::: Supplied material

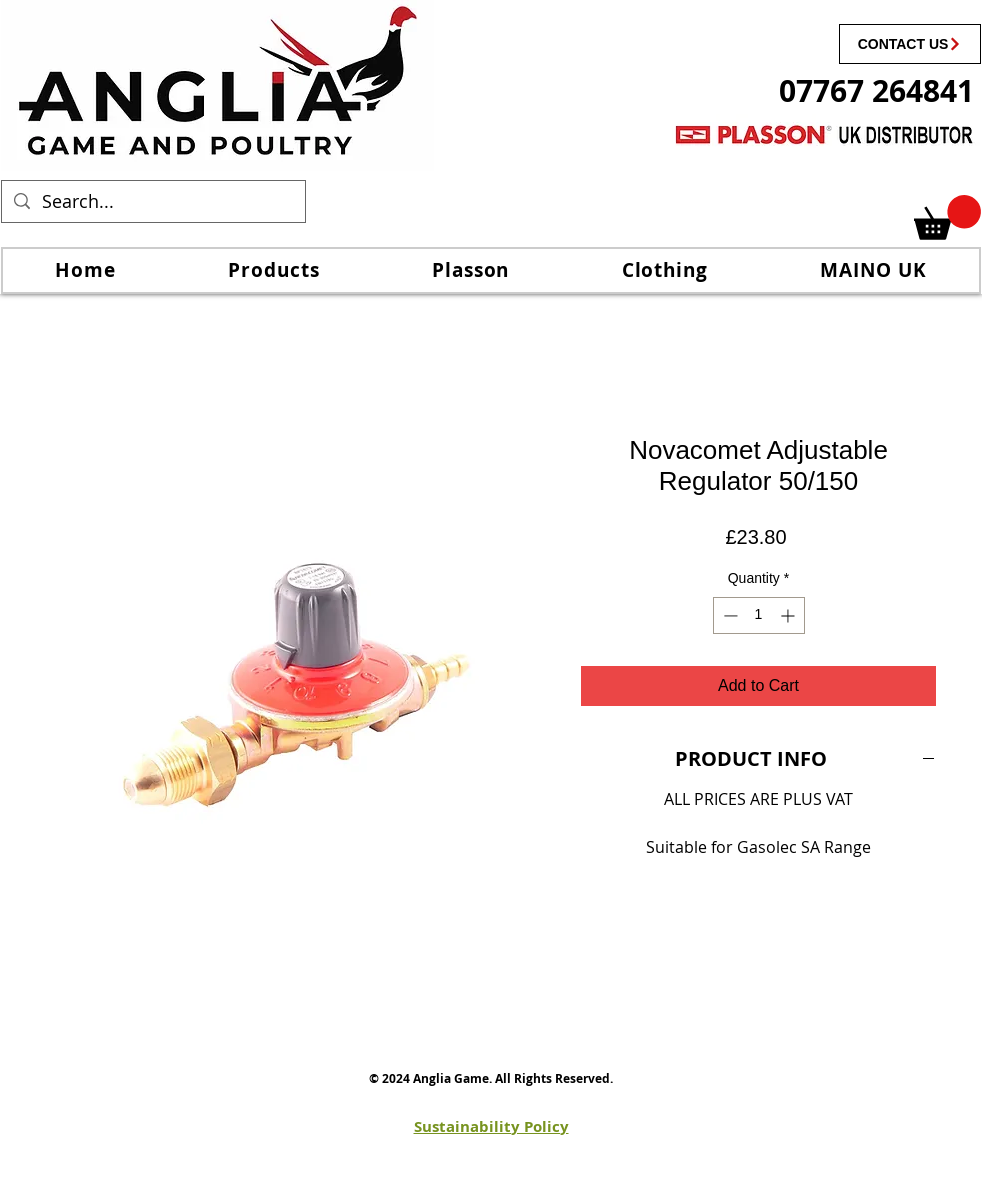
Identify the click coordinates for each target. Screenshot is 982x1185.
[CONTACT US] (910, 44)
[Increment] (789, 615)
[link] (947, 217)
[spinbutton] (759, 615)
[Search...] (152, 201)
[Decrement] (728, 615)
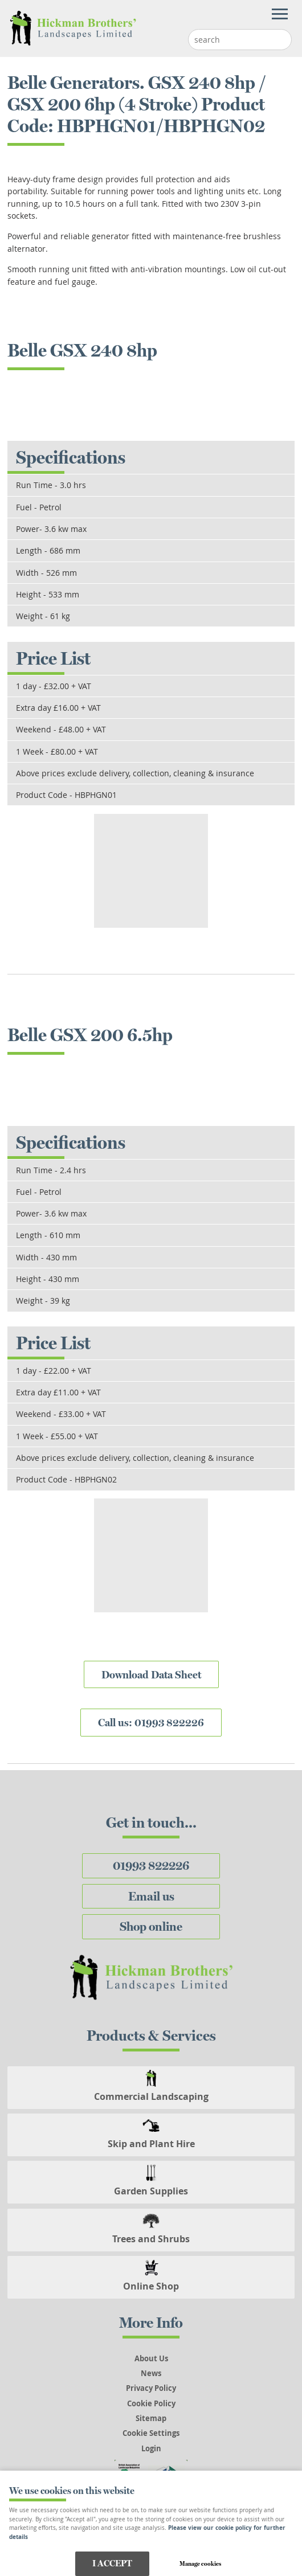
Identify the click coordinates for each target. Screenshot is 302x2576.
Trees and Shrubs (151, 2239)
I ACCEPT (112, 2563)
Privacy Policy (151, 2388)
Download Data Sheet (151, 1674)
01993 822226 (151, 1865)
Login (151, 2448)
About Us (151, 2358)
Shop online (151, 1926)
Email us (151, 1896)
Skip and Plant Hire (151, 2143)
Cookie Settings (151, 2433)
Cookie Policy (151, 2403)
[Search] (231, 39)
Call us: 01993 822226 (151, 1722)
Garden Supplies (151, 2191)
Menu (145, 15)
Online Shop (151, 2286)
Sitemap (151, 2418)
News (151, 2373)
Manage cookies (200, 2563)
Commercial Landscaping (151, 2096)
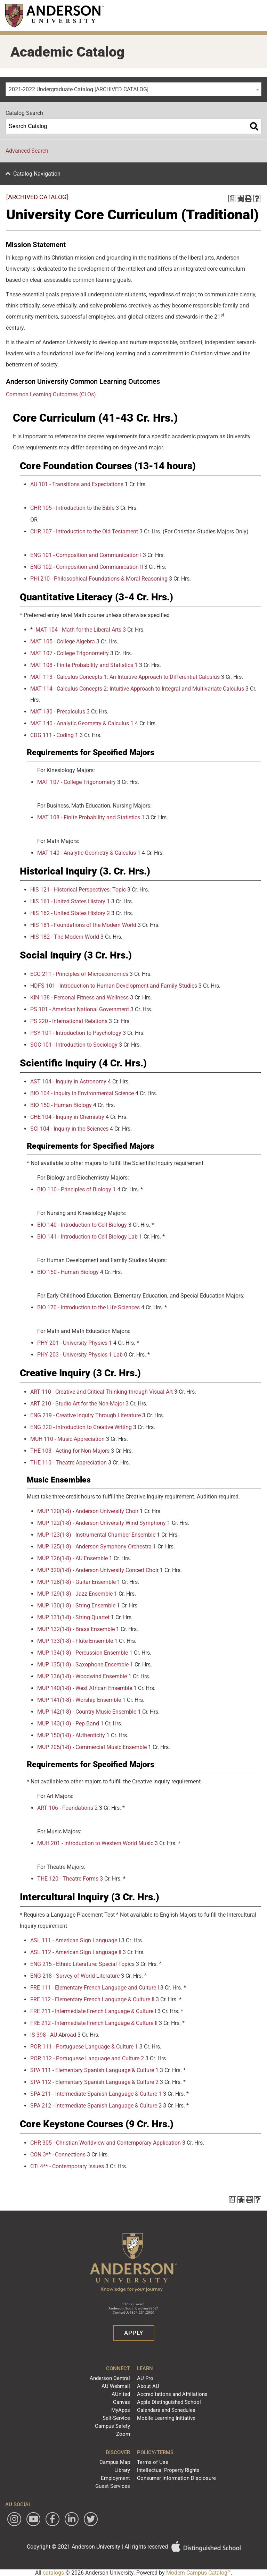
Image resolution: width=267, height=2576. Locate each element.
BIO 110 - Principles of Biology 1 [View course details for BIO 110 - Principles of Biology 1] (76, 1189)
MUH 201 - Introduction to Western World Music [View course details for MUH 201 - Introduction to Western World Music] (95, 1843)
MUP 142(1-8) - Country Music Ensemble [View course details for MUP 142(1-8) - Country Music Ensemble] (86, 1711)
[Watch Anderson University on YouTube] (33, 2519)
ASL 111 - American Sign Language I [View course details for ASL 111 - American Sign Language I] (75, 1940)
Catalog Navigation (36, 173)
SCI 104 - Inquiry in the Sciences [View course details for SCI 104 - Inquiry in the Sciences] (69, 1128)
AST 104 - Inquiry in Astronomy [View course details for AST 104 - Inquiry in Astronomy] (68, 1081)
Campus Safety (112, 2426)
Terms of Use (152, 2462)
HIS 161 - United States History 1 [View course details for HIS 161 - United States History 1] (70, 901)
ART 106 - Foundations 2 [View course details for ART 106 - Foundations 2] (67, 1808)
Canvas (121, 2402)
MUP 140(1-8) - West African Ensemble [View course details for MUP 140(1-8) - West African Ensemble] (84, 1688)
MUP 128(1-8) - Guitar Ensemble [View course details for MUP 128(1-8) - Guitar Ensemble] (76, 1582)
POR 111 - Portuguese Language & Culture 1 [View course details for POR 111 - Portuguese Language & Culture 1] (84, 2046)
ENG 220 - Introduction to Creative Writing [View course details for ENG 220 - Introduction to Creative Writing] (81, 1427)
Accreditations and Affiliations (172, 2394)
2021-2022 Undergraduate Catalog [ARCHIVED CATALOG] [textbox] (78, 89)
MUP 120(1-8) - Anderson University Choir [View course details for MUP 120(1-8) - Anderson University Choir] (87, 1511)
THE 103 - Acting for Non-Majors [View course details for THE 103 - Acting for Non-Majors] (70, 1450)
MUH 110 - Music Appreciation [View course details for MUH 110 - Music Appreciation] (67, 1439)
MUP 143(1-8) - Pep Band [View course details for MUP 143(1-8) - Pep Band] (68, 1723)
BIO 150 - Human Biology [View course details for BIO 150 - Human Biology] (61, 1105)
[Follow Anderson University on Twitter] (91, 2519)
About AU (148, 2386)
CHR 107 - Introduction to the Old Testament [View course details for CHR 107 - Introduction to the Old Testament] (84, 531)
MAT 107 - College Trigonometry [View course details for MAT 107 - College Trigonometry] (69, 653)
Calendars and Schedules (166, 2410)
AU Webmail (116, 2386)
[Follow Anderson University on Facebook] (52, 2519)
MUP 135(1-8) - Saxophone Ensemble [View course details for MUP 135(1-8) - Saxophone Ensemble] (83, 1664)
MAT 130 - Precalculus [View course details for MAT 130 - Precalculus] (57, 711)
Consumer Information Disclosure (176, 2478)
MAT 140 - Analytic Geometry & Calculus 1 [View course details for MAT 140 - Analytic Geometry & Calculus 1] (82, 723)
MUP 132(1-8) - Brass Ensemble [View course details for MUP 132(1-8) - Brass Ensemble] (76, 1629)
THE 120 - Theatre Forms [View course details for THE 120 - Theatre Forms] (67, 1878)
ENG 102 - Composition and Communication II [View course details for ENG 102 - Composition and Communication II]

::::::

#### Directions
The expected output is every line from the material above where "Anderson" can be found.

#### Written solution
[Watch Anderson University on YouTube] (33, 2519)
MUP 120(1-8) - Anderson University Choir [View course details for MUP 120(1-8) - Anderson University Choir] (87, 1511)
[Follow Anderson University on Twitter] (91, 2519)
[Follow Anderson University on Facebook] (52, 2519)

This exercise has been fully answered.